Would you reproduce all of the entries exactly?
#### Information given ####
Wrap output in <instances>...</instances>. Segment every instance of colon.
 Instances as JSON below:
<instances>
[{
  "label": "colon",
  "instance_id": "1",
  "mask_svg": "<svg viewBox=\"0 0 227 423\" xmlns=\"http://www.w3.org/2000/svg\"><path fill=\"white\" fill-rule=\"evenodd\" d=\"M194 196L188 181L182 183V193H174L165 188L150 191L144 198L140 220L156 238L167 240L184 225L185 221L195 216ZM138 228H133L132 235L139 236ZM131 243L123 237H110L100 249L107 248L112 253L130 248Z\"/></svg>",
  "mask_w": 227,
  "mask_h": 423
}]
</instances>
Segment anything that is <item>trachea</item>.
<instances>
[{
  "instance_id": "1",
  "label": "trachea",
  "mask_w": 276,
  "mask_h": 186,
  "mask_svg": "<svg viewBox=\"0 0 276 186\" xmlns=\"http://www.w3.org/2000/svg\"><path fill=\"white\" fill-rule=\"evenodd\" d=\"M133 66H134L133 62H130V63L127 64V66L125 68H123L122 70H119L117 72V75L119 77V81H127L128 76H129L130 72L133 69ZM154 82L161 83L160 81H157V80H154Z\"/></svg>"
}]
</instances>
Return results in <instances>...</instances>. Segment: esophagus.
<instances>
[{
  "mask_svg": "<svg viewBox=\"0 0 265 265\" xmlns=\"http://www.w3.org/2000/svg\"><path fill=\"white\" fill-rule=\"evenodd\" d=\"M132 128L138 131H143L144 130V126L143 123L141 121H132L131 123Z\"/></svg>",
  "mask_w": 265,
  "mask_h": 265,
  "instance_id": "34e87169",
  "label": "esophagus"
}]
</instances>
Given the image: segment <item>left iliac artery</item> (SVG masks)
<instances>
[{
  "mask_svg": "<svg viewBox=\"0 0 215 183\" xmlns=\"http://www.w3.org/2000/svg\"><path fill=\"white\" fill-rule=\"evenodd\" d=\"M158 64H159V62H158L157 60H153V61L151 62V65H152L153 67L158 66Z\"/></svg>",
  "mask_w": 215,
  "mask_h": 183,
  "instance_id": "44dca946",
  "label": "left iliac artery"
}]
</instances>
####
-- Task response --
Wrap output in <instances>...</instances>. Segment every instance of colon.
 Instances as JSON below:
<instances>
[{
  "label": "colon",
  "instance_id": "1",
  "mask_svg": "<svg viewBox=\"0 0 227 423\" xmlns=\"http://www.w3.org/2000/svg\"><path fill=\"white\" fill-rule=\"evenodd\" d=\"M194 196L188 181L182 183V193H174L165 188L150 191L144 198L140 220L156 238L167 240L184 225L185 221L195 216ZM138 228H133L132 235L139 236ZM131 243L123 237H110L100 249L107 248L112 253L130 248Z\"/></svg>",
  "mask_w": 227,
  "mask_h": 423
}]
</instances>
Segment anything that is <item>trachea</item>.
<instances>
[{
  "instance_id": "1",
  "label": "trachea",
  "mask_w": 276,
  "mask_h": 186,
  "mask_svg": "<svg viewBox=\"0 0 276 186\" xmlns=\"http://www.w3.org/2000/svg\"><path fill=\"white\" fill-rule=\"evenodd\" d=\"M133 66H134L133 62H130V63L127 64V66L125 68H123L122 70H119L117 72V75L119 77V81H127L128 76H129L130 72L133 69ZM154 82L161 83L160 81H157V80H154Z\"/></svg>"
}]
</instances>
Return results in <instances>...</instances>. Segment: esophagus.
<instances>
[{
  "mask_svg": "<svg viewBox=\"0 0 265 265\" xmlns=\"http://www.w3.org/2000/svg\"><path fill=\"white\" fill-rule=\"evenodd\" d=\"M132 128L138 131H143L144 130V126L143 123L141 121H132L131 123Z\"/></svg>",
  "mask_w": 265,
  "mask_h": 265,
  "instance_id": "34e87169",
  "label": "esophagus"
}]
</instances>
Given the image: segment <item>left iliac artery</item> (SVG masks)
<instances>
[{
  "mask_svg": "<svg viewBox=\"0 0 215 183\" xmlns=\"http://www.w3.org/2000/svg\"><path fill=\"white\" fill-rule=\"evenodd\" d=\"M158 64H159V62H158L157 60H153V61L151 62V65H152L153 67L158 66Z\"/></svg>",
  "mask_w": 215,
  "mask_h": 183,
  "instance_id": "44dca946",
  "label": "left iliac artery"
}]
</instances>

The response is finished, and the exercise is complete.